For point (8, 4): 8 is the x-axis point which is positive and 4 is y-axis point which is positive, therefore it lies in the 1nd Quadrant. Now start from 0 go to 8 units in x-axis then go 4 units perpendicular to x axis. Required point is $B(8,4)$
For point (3, 4):3 is the x-axis point which is positive and 4 is y-axis point which is positive, therefore it lies in the 1st Quadrant. Now start from 0 go to 3 units in x-axis then go 4 units perpendicular to x axis. Required point is $C(3,4)$
For point (0, 4):0 is x-axis point which is neutral and 4 is y axis point which is positive, therefore it lies on the y-axis line i.e., x=0. We didn’t need to go for x-axis because the x point is neutral.
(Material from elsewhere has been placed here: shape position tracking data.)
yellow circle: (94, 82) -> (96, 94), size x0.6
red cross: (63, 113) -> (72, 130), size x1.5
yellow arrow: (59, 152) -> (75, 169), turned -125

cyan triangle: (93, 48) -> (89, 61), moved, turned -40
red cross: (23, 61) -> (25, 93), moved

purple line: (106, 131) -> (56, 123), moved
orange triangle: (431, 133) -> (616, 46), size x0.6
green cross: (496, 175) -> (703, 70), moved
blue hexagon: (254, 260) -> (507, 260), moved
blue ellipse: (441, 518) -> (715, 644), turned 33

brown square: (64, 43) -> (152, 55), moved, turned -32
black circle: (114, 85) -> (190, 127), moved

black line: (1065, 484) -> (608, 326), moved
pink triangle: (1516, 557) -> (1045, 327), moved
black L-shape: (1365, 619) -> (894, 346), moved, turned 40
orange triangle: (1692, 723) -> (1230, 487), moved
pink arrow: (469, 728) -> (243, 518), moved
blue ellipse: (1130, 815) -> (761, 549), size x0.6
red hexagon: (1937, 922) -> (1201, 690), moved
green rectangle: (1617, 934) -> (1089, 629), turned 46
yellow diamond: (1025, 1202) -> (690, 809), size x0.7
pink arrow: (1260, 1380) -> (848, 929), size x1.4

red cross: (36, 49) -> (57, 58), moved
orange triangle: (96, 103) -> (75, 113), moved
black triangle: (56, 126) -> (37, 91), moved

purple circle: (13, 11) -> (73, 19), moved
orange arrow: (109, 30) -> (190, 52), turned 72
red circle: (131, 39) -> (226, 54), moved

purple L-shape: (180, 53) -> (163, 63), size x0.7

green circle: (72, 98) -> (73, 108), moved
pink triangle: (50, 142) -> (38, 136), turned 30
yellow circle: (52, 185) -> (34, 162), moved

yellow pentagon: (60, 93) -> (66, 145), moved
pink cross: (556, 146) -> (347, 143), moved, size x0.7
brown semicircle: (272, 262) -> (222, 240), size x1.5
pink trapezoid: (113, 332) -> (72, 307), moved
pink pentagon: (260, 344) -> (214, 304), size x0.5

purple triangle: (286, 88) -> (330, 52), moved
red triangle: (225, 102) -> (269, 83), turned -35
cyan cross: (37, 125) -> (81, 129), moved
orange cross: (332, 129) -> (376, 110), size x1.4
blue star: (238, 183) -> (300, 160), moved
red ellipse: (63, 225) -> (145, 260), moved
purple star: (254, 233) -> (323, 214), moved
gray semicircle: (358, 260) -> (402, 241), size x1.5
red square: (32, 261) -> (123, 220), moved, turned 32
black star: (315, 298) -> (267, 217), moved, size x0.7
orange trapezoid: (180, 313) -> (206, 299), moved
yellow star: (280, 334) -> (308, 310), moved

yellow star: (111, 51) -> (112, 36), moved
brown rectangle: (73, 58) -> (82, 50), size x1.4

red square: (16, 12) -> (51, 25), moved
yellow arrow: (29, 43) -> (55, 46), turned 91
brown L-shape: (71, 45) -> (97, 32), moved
Go 4 units perpendicular to x axis on line y-axis. Required point is $D(0,4)$
For point (-4, 4):-4 is the x-axis point which is negative and 4 is y-axis point which is positive, therefore it lies in the 2st Quadrant. Now start from 0 goes to -4 units in x-axis (move left) then go 4 units perpendicular to x axis. Required point is $E( - 4,4)$
For point (-2, 4):-2 is the x-axis point which is negative and 4 is y-axis point which is positive, therefore it lies in the 2st Quadrant. Now start from 0 goes to -2 units in x-axis (move left) then go 4 units perpendicular to x axis. Required point is $F( - 2,4)$

Note: While locating the point always remember the first element of point is x-axis point and second element point is always y-axis point.